In other words, we're still looking for a champion for fat acceptance in film and television. I'm well aware that Hollister has yet to portray a character that truly empowers big beautiful women. It's aggrivating for people like us to see some of the roles she's chosen, but as a fat actress in waif Hollywood, she unfortunately doesn't have many alternatives. When it comes to the lesser of two evils, I'd rather see her get attention as a geeky fat girl on _My Name is Earl_ than see her on a reality show that exploits her private life and makes her out to look like a strung out slob.

When's the last time Anna Nicole Smith appeared at NAAFA, by the way?


----------



## Tina (May 15, 2006)

Watching her show was like watching a train wreck in slo-mo.

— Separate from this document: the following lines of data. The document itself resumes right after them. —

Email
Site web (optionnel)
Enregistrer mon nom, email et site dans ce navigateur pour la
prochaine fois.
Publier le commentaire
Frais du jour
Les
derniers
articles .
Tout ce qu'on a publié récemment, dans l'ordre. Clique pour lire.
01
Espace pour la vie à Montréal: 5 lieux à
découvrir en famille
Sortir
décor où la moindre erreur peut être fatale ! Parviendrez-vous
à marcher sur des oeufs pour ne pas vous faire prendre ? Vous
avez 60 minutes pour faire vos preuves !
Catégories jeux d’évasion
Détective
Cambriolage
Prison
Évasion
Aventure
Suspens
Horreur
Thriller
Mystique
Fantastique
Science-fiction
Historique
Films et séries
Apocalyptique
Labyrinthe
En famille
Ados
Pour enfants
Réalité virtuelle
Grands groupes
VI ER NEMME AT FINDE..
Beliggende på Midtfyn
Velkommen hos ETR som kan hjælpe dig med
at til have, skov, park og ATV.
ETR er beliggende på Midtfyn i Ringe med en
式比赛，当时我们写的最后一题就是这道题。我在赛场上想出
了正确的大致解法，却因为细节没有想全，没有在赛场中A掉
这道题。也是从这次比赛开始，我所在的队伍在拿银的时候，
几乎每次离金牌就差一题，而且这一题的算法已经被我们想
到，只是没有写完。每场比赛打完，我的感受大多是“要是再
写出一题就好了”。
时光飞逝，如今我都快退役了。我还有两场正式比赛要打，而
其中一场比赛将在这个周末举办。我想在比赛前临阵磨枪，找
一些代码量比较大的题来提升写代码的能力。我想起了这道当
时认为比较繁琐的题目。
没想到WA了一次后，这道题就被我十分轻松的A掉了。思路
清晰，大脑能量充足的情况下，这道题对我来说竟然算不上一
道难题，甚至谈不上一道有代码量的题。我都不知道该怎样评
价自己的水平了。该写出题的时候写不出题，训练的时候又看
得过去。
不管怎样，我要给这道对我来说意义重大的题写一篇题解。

She seems to have no ethics or morals, she seemed high all the time, was bitchy and treated people awful at times, and also seemed like a lousy mother. I find no redeeming characteristics in the woman. But then, I also only know what I saw and do not know her, so I'm not saying she has none, just that they weren't apparent to me.


----------



## LillyBBBW (May 15, 2006)

Oh yes, just what the world needs now: another fat kid at band camp/little league/shady grove/the high school dance to teach the world how wrong it is to make fun of the simpering fat kid. At least 'Carrie' got to fry 'em all in the end but in the cliche typecast role, the fat kid dies and everybody is remorseful - but only after s/he's dead. *eyeroll* So empowering.

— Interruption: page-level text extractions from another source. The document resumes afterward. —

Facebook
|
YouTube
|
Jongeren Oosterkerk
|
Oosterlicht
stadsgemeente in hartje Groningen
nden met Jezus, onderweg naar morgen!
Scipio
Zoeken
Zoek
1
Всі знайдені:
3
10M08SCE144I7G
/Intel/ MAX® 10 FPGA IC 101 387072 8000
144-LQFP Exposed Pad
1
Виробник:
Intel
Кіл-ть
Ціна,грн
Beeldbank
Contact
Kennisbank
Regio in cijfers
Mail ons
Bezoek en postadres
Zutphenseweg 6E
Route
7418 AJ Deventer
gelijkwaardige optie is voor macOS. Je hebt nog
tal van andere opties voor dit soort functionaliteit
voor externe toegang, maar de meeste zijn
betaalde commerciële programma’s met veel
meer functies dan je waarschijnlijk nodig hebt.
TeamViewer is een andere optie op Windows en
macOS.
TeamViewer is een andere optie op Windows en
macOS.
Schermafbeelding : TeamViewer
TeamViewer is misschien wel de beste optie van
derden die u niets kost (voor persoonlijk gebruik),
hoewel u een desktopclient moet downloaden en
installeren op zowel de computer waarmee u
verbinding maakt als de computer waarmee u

Anna Nicole Smith doesn't give a shit about you or me or anybody else for that matter. When she feels like it she loses weight, she gains weight, she drinks, she smokes, she swears, she'll snort Splenda if you line it up just right. Her characteristics are not admirable BUT she is who she is and makes no apology to anybody. When I see Lindsay Hollister my initial reaction is to feel sorry for her. I don't feel sorry for Nicole and for me personally that's preferable than to further perpetuate the meek lowly fat girl image in Hollywood and pretend its about empowerment.


----------



## UncannyBruceman (May 15, 2006)

In Hollister's defense, you'd probably see gas prices go down to $1.50 before you see her starring as a lead with a truly positive role (there are only so many John Waters' in Hollywood). If she wants to make money through film and television, then she'll have to check her ego at the door and take the bumps on the road. If your argument is that both of them are sell-outs to a degree, then I won't dispute that. However, I'm not attracted to trashy women. Anna Nicole Smith was practically INVITING people to point at her and laugh. America has very few fat female celebrities, and she was one of them. I cringe when I try to imagine how many people watched her show and said "look at that fat slob". That show set the fat acceptance movement back by ten years.
All of us here at Dimensions are familiar with Hollister and her work, but sadly, the rest of the country isn't. Once she builds her notoriety up to the likes of Roseanne, Kirstie Allie, or even the late Nell Carter (one of my personal favorites), I highly doubt that she'll be playing any more simpering fat kids.


----------



## LillyBBBW (May 15, 2006)

I'm not out to beat up on Hollister. I'm an opera singer and I've played shit roles too so I know how it is. The best you can say about her is that she pays no attention to the naysayers. She wanted to be an actress and there she is, an actress. But I get uncomfortable when it seems people want to raise her up on their shoulders as being some kind of icon that signifies strides made on behalf of size acceptance simply because she's cute, visible and she gets work and she's not Anna Nicole. She's really just an actress with a niche. So is Anna Nicole Smith its just that you don't like her so that makes Lindsay better. 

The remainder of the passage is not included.